I have a linearized matrix stored as a thrust::device_vector<int>
Essentially, it is a matrix of dimension nc x nv stored in a linear array of this size.
I want to get the unique rows from this matrix. Two rows are unique if at least one element is different.
I want to use the CUDA thrust::sort
and thrust::unique
functions to do this. I believe I need to construct an iterator that corresponds to each row and then call sort with a functor that compares rows elementwise. But I am unclear how this will be done.
Using a strided range iterator will allow me to to specify the start of each row but the implementation of the functor is unclear.
This seems like a problem that should be solvable with thrust. Is there some better way?
I think your method is workable. Rather than sorting the matrix directly, I propose sorting a separate array of row indices such that the resulting row indices are sorted in the order of the sort order of the matrix rows.
We will create a sort functor that takes two row indices, and uses these to index into appropriate rows of the matrix. That sort functor will then order the two indicated rows using element-by-element comparison.

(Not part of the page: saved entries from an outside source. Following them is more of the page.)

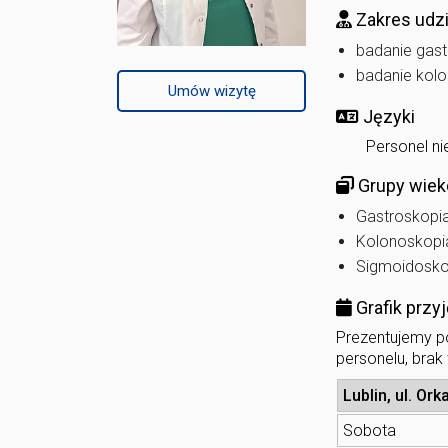
Zakres udzi
badanie gas
badanie ko
Umów wizytę
Języki
Personel ni
Grupy wiek
Gastroskopia 
Kolonoskopia
Sigmoidoskop
Grafik przy
Prezentujemy po
personelu, brak
Lublin, ul. Ork
Sobota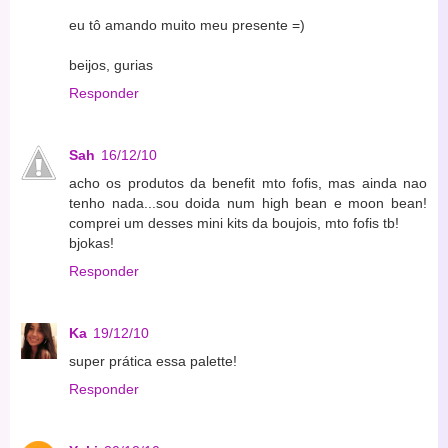
eu tô amando muito meu presente =)
beijos, gurias
Responder
Sah
16/12/10
acho os produtos da benefit mto fofis, mas ainda nao
tenho nada...sou doida num high bean e moon bean!
comprei um desses mini kits da boujois, mto fofis tb!
bjokas!
Responder
Ka
19/12/10
super prática essa palette!
Responder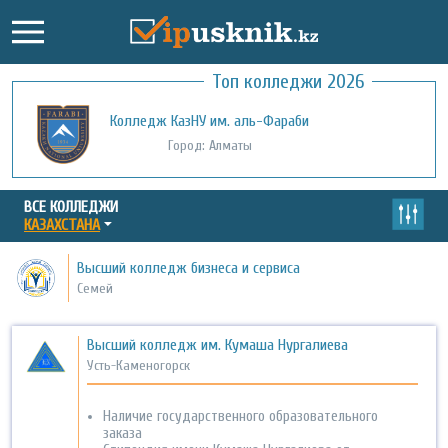
Топ колледжи 2026
Колледж КазНУ им. аль-Фараби
Город: Алматы
ВСЕ КОЛЛЕДЖИ
КАЗАХСТАНА
Высший колледж бизнеса и сервиса
Семей
Высший колледж им. Кумаша Нургалиева
Усть-Каменогорск
Наличие государственного образовательного
заказа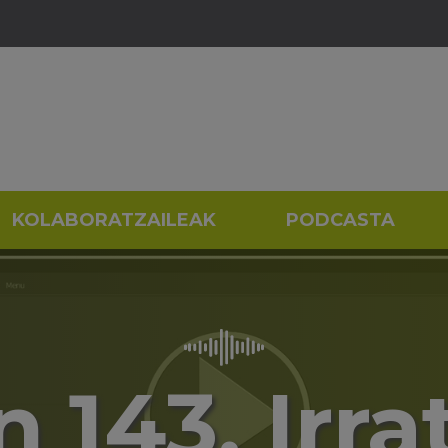
KOLABORATZAILEAK
PODCASTA
 143. Irra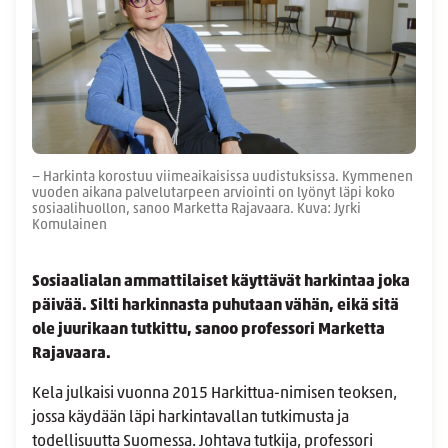
− Harkinta korostuu viimeaikaisissa uudistuksissa. Kymmenen
vuoden aikana palvelutarpeen arviointi on lyönyt läpi koko
sosiaalihuollon, sanoo Marketta Rajavaara. Kuva: Jyrki
Komulainen
Sosiaalialan ammattilaiset käyttävät harkintaa joka
päivää. Silti harkinnasta puhutaan vähän, eikä sitä
ole juurikaan tutkittu, sanoo professori Marketta
Rajavaara.
Kela julkaisi vuonna 2015 Harkittua-nimisen teoksen,
jossa käydään läpi harkintavallan tutkimusta ja
todellisuutta Suomessa. Johtava tutkija, professori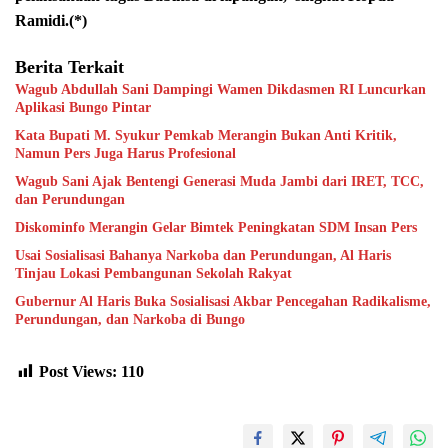
Ramidi.(*)
Berita Terkait
Wagub Abdullah Sani Dampingi Wamen Dikdasmen RI Luncurkan
Aplikasi Bungo Pintar
Kata Bupati M. Syukur Pemkab Merangin Bukan Anti Kritik,
Namun Pers Juga Harus Profesional
Wagub Sani Ajak Bentengi Generasi Muda Jambi dari IRET, TCC,
dan Perundungan
Diskominfo Merangin Gelar Bimtek Peningkatan SDM Insan Pers
Usai Sosialisasi Bahanya Narkoba dan Perundungan, Al Haris
Tinjau Lokasi Pembangunan Sekolah Rakyat
Gubernur Al Haris Buka Sosialisasi Akbar Pencegahan Radikalisme,
Perundungan, dan Narkoba di Bungo
Post Views:
110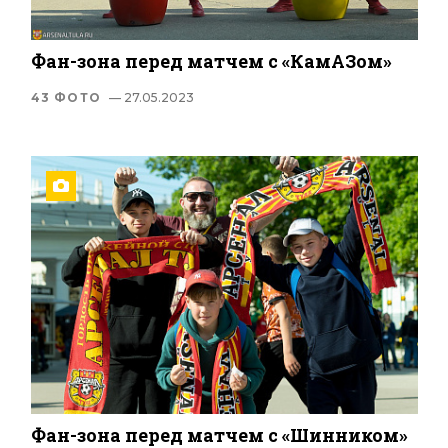
Фан-зона перед матчем с «КамАЗом»
43 ФОТО
— 27.05.2023
Фан-зона перед матчем с «Шинником»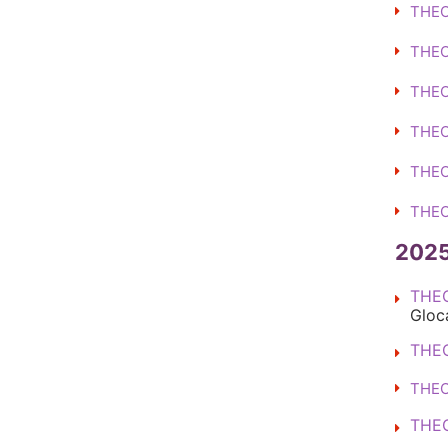
THE
THE
THE
THE
THE
THE
202
THE
Gloca
THE
THE
THE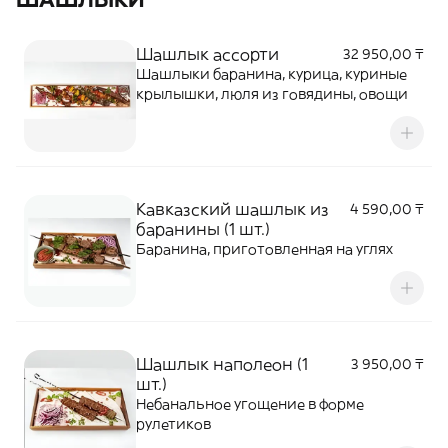
Шашлык ассорти
32 950,00 ₸
Шашлыки баранина, курица, куриные
крылышки, люля из говядины, овощи
Кавказский шашлык из
4 590,00 ₸
баранины (1 шт.)
Баранина, приготовленная на углях
Шашлык наполеон (1
3 950,00 ₸
шт.)
Небанальное угощение в форме
рулетиков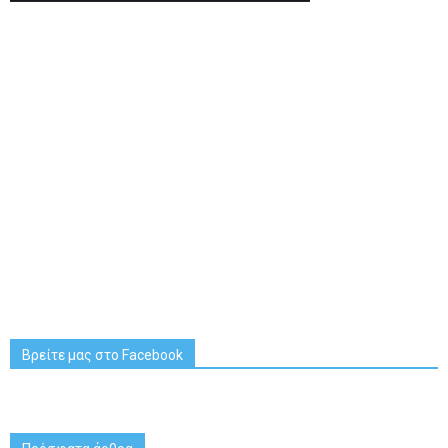
Βρείτε μας στο Facebook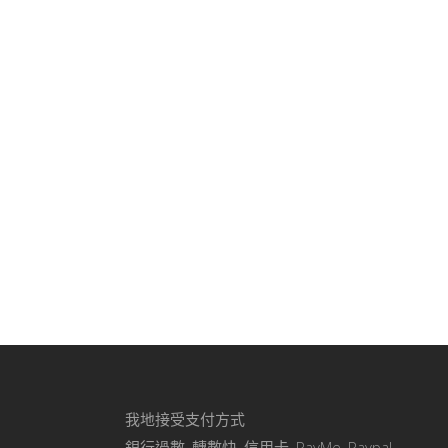
我地接受支付方式
銀行過數, 轉數快, 信用卡, PayMe, Paypal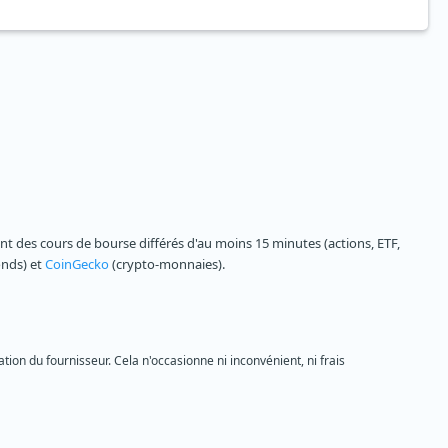
 des cours de bourse différés d'au moins 15 minutes (actions, ETF,
onds) et
CoinGecko
(crypto-monnaies).
tion du fournisseur. Cela n'occasionne ni inconvénient, ni frais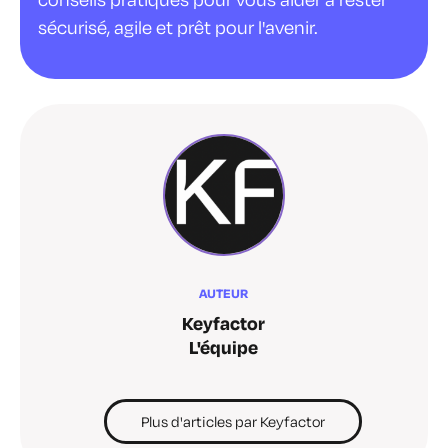
sécurisé, agile et prêt pour l'avenir.
AUTEUR
Keyfactor
L'équipe
Plus d'articles par Keyfactor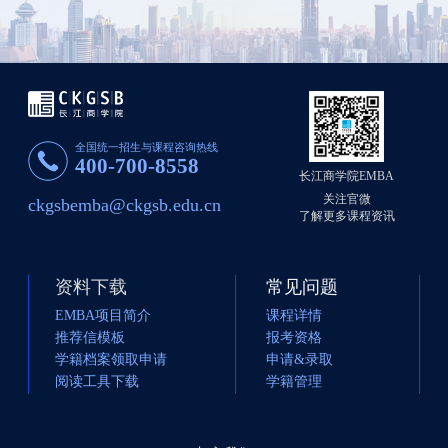
全国统一招生与课程咨询热线
400-700-8558
长江商学院EMBA
关注官微
ckgsbemba@ckgsb.edu.cn
了解更多课程资讯
资料下载
常见问题
EMBA项目简介
课程详情
推荐信模板
报考资格
学籍档案领取申请
申请&录取
阅读工具下载
学籍管理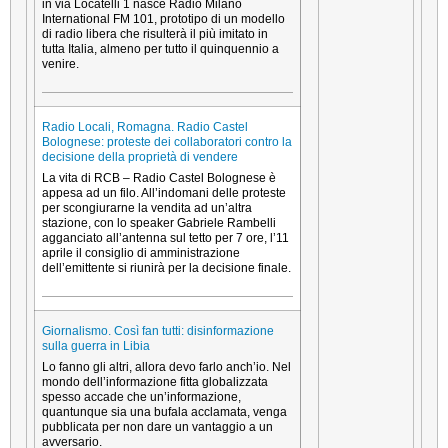
in via Locatelli 1 nasce Radio Milano
International FM 101, prototipo di un modello
di radio libera che risulterà il più imitato in
tutta Italia, almeno per tutto il quinquennio a
venire.
Radio Locali, Romagna. Radio Castel
Bolognese: proteste dei collaboratori contro la
decisione della proprietà di vendere
La vita di RCB – Radio Castel Bolognese è
appesa ad un filo. All’indomani delle proteste
per scongiurarne la vendita ad un’altra
stazione, con lo speaker Gabriele Rambelli
agganciato all’antenna sul tetto per 7 ore, l’11
aprile il consiglio di amministrazione
dell’emittente si riunirà per la decisione finale.
Giornalismo. Così fan tutti: disinformazione
sulla guerra in Libia
Lo fanno gli altri, allora devo farlo anch’io. Nel
mondo dell’informazione fitta globalizzata
spesso accade che un’informazione,
quantunque sia una bufala acclamata, venga
pubblicata per non dare un vantaggio a un
avversario.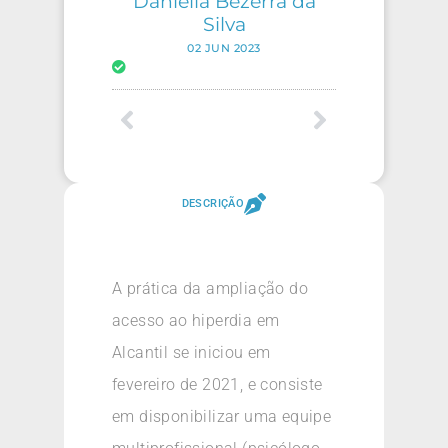
Daniella Bezerra da
Silva
02 JUN 2023
DESCRIÇÃO
A prática da ampliação do
acesso ao hiperdia em
Alcantil se iniciou em
fevereiro de 2021, e consiste
em disponibilizar uma equipe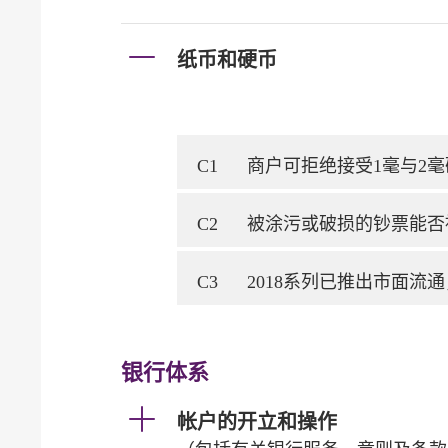
纸币和硬币
C1
商户可拒绝接受1毫与2毫硬
C2
被涂污或破损的钞票能否
C3
2018系列已推出市面流
银行体系
帐户的开立和操作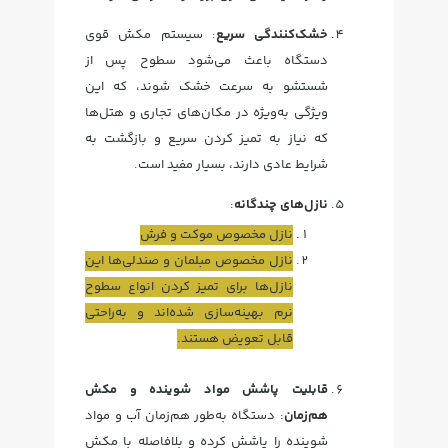
خشک‌کنندگی سریع
: سیستم مکش قوی
دستگاه باعث می‌شود سطوح پس از
شستشو به سرعت خشک شوند، که این
ویژگی به‌ویژه در مکان‌های تجاری و هتل‌ها
که نیاز به تمیز کردن سریع و بازگشت به
شرایط عادی دارند، بسیار مفید است.
نازل‌های چندگانه
:
نازل مخصوص موکت و فرش
نازل مخصوص مبلمان و صندلی‌ها این
نازل‌ها برای تمیز کردن انواع سطوح
نرم بهینه‌سازی شده‌اند و به‌راحتی
قابل تعویض هستند.
قابلیت پاشش مواد شوینده و مکش
هم‌زمان
: دستگاه به‌طور هم‌زمان آب و مواد
شوینده را پاشش کرده و بلافاصله با مکش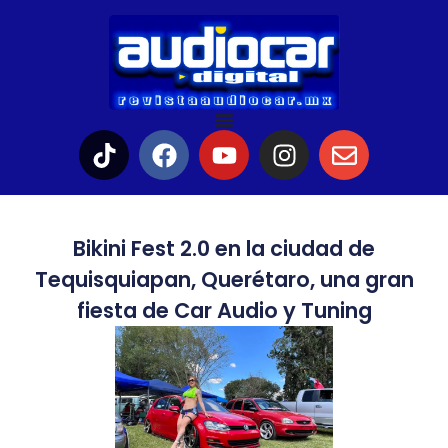
Bikini Fest 2.0 en la ciudad de
Tequisquiapan, Querétaro, una gran
fiesta de Car Audio y Tuning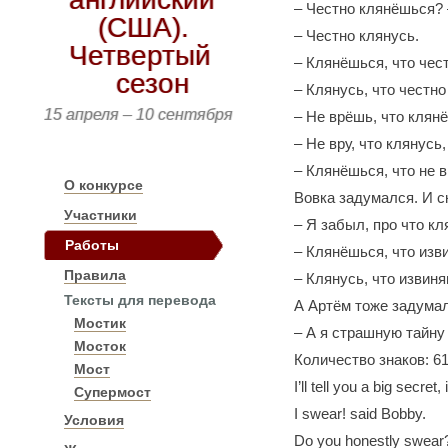
‒ Честно клянёшься? 
(США).
‒ Честно клянусь.
Четвертый
‒ Клянёшься, что чес
сезон
‒ Клянусь, что честно
15 апреля – 10 сентября
‒ Не врёшь, что клян
‒ Не вру, что клянусь
‒ Клянёшься, что не 
О конкурсе
Вовка задумался. И с
Участники
‒ Я забыл, про что кл
Работы
‒ Клянёшься, что изв
Правила
‒ Клянусь, что извиня
Тексты для перевода
А Артём тоже задумал
Мостик
‒ А я страшную тайну
Мосток
Количество знаков: 6
Мост
I’ll tell you a big secre
Супермост
I swear! said Bobby.
Условия
Do you honestly swear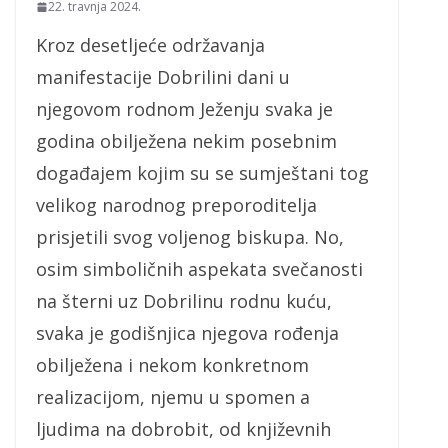
22. travnja 2024.
Kroz desetljeće održavanja
manifestacije Dobrilini dani u
njegovom rodnom Ježenju svaka je
godina obilježena nekim posebnim
događajem kojim su se sumještani tog
velikog narodnog preporoditelja
prisjetili svog voljenog biskupa. No,
osim simboličnih aspekata svečanosti
na šterni uz Dobrilinu rodnu kuću,
svaka je godišnjica njegova rođenja
obilježena i nekom konkretnom
realizacijom, njemu u spomen a
ljudima na dobrobit, od književnih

We will use a similar method (passing two row indices) for the "equality" functor passed to thrust::unique
. The equality functor will then test the two indicated rows for equality. I could have used a for-loop here as in the sort functor, testing for equality element-by-element, but instead chose to use a nested thrust::mismatch
algorithm, for variety.
Here is a worked example:
$ cat t1033.cu
#include <thrust/device_vector.h>
#include <thrust/sort.h>
#include <thrust/unique.h>
#include <thrust/sequence.h>
#include <assert.h>
#include <iostream>
#include <thrust/execution_policy.h>
#include <thrust/mismatch.h>
typedef int mytype;
struct my_sort_func
{
int cols;
mytype *data;
my_sort_func(int _cols, mytype *_data) : cols(_cols),data(_data) {};
__host__ __device__
bool operator()(int r1, int r2){
for (int i = 0; i < cols; i++){
if (data[cols*r1+i] < data[cols*r2+i])
return true;
else if (data[cols*r1+i] > data[cols*r2+i])
return false;}
return false;
}
};
struct my_unique_func
{
int cols;
mytype *data;
my_unique_func(int _cols, mytype *_data) : cols(_cols),data(_data) {};
__device__
bool operator()(int r1, int r2){
thrust::pair<mytype *, mytype *> res = thrust::mismatch(thrust::seq, data+(r1*cols), data+(r1*cols)+cols, data+(r2*cols));
return (res.first == data+(r1*cols)+cols);
}
};
int main(){
const int ncols = 3;
mytype data[] = { 1, 2, 3, 1, 2, 3, 1, 3, 5, 2, 3, 4, 1, 2, 3, 1, 3, 5};
size_t dsize = sizeof(data)/sizeof(mytype);
assert ((dsize % ncols) == 0);
int nrows = dsize/ncols;
thrust::device_vector<mytype> d_data(data, data+dsize);
thrust::device_vector<int> rowidx(nrows); // reference rows by their index
thrust::sequence(rowidx.begin(), rowidx.end());
thrust::sort(rowidx.begin(), rowidx.end(), my_sort_func(ncols, thrust::raw_pointer_cast(d_data.data())));
int rsize = thrust::unique(rowidx.begin(), rowidx.end(), my_unique_func(ncols, thrust::raw_pointer_cast(d_data.data()))) - rowidx.begin();
thrust::host_vector<int> h_rowidx = rowidx;
std::cout << "Unique rows: " << std::endl;
for (int i = 0; i < rsize; i++){
for (int j = 0; j < ncols; j++) std::cout << data[h_rowidx[i]*ncols+j] << ",";
std::cout << std::endl;}
return 0;
}
$ nvcc -o t1033 t1033.cu
$ ./t1033
Unique rows:
1,2,3,
1,3,5,
2,3,4,
$
Notes:
I suspect overall performance would improve if the input matrix were transposed, and we were comparing columns (in the transposed matrix) instead of rows. It may provide some benefit for the sort operation, I suspect it may also provide some benefit for the unique operation. The given code however matches your description in the question, and it should be a pretty good roadmap for how to do it in the column case, although it would have to be refactored for that.
This method does not actually re-order the matrix rows. For efficiency I wanted to avoid doing lots of data-movement, since the problem statement didn't seem to depend on it. If you did actually want an intermediate data set that had the matrix rows in sorted order, I would still suggest doing the above sort operation, and then use the results to re-order the matrix in a single operation, using one of two possible methods: either a scatter/gather operation, or a thrust::permuation_iterator
combined with a thrust::copy
operation.
With a bit of cleverness, a nested thrust::mismatch
operation could have been used in the sort functor as well, in place of the for-loop.